我正在尝试从一组唯一值构建一个dict作为键和一个用于提供项目的压缩元组列表。
set = ("a","b","c")
lst 1 =("a","a","b","b","c","d","d")
lst 2 =(1,2,3,3,4,5,6,)
zip = [("a",1),("a",2),("b",3),("b",3),("c",4),("d",5)("d",6)
dct = {"a":1,2 "b":3,3 "c":4 "d":5,6}
但我得到了:
dct = {"a":1,"b":3,"c":4,"d":5}
到目前为止,这是我的代码:
#make two lists
rtList = ["EVT","EVT","EVT","EVT","EVT","EVT","EVT","HIL"]
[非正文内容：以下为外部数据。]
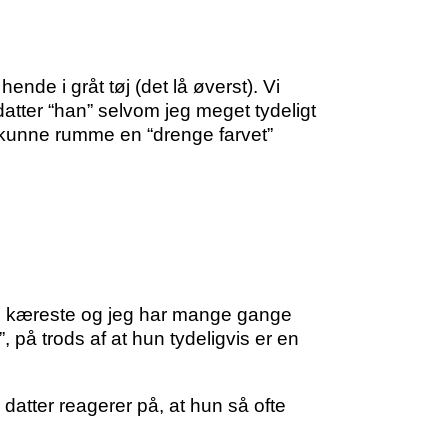
ende i gråt tøj (det lå øverst). Vi
tter “han” selvom jeg meget tydeligt
 kunne rumme en “drenge farvet”
Min kæreste og jeg har mange gange
”, på trods af at hun tydeligvis er en
datter reagerer på, at hun så ofte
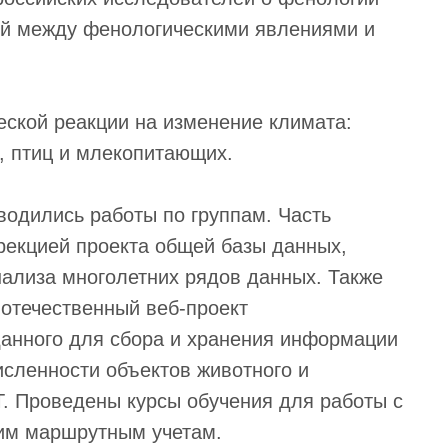
ей между фенологическими явлениями и
ской реакции на изменение климата:
, птиц и млекопитающих.
водились работы по группам. Часть
рекцией проекта общей базы данных,
ализа многолетних рядов данных. Также
отечественный веб-проект
данного для сбора и хранения информации
исленности объектов животного и
. Проведены курсы обучения для работы с
ним маршрутным учетам.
raList = ["C64G","C64R","C64O","C32G","C96G","C96R","C96O","RA96O"]
# make a set of unique codes in the first list
routes = set()
for r in rtList:
routes.add(r)
#zip the lists
RtRaList = zip(rtList,raList)
#print RtRaList
# make a dictionary with list one as the keys and list two as the values
SrvCodeDct = {}
for key, item in RtRaList:
for r in routes:
if r == key:
SrvCodeDct[r] = item
for key, item in SrvCodeDct.items():
print key, item
答案 0 :(得分:5)
你不需要任何这些。只需使用collections.defaultdict。
import collections
rtList = ["EVT","EVT","EVT","EVT","EVT","EVT","EVT","HIL"]
raList = ["C64G","C64R","C64O","C32G","C96G","C96R","C96O","RA96O"]
d = collections.defaultdict(list)
for k,v in zip(rtList, raList):
d[k].append(v)
答案 1 :(得分:1)
您可以使用documentation方法实现此目的:
my_dict = {}
for i, j in zip(l1, l2):
my_dict.setdefault(i, []).append(j)
将返回my_dict的值为:
>>> my_dict
{'a': [1, 2], 'c': [4], 'b': [3, 3], 'd': [5, 6]}
或者,使用TigerhawkT3提到的dict.setdefault。
您的代码问题:您没有检查现有的key。每次执行SrvCodeDct[r] = item时,您都会使用r值更新item密钥的先前值。要解决此问题,您必须将if条件添加为:
l1 = ("a","a","b","b","c","d","d")
l2 = (1,2,3,3,4,5,6,)
my_dict = {}
for i, j in zip(l1, l2):
if i in my_dict: # your `if` check
my_dict[i].append(j) # append value to existing list
else:
my_dict[i] = [j]
>>> my_dict
{'a': [1, 2], 'c': [4], 'b': [3, 3], 'd': [5, 6]}
但是,可以使用collections.defaultdict(如TigerhawkT3所述)或使用collections.defaultdict方法简化此代码:
my_dict = {}
for i, j in zip(l1, l2):
my_dict.setdefault(i, []).append(j)
答案 2 :(得分:0)
在dict中,所有密钥都是唯一的,每个密钥只能有一个值。
解决此问题的最简单方法是将字典的值设为list,以模拟所谓的多图。在列表中,您拥有按键映射到的所有元素。
编辑:
您可能想查看此PyPI包:https://pypi.python.org/pypi/multidict
然而,在引擎盖下,它可能如上所述起作用。Afaik,没有任何内置支持你所追求的目标。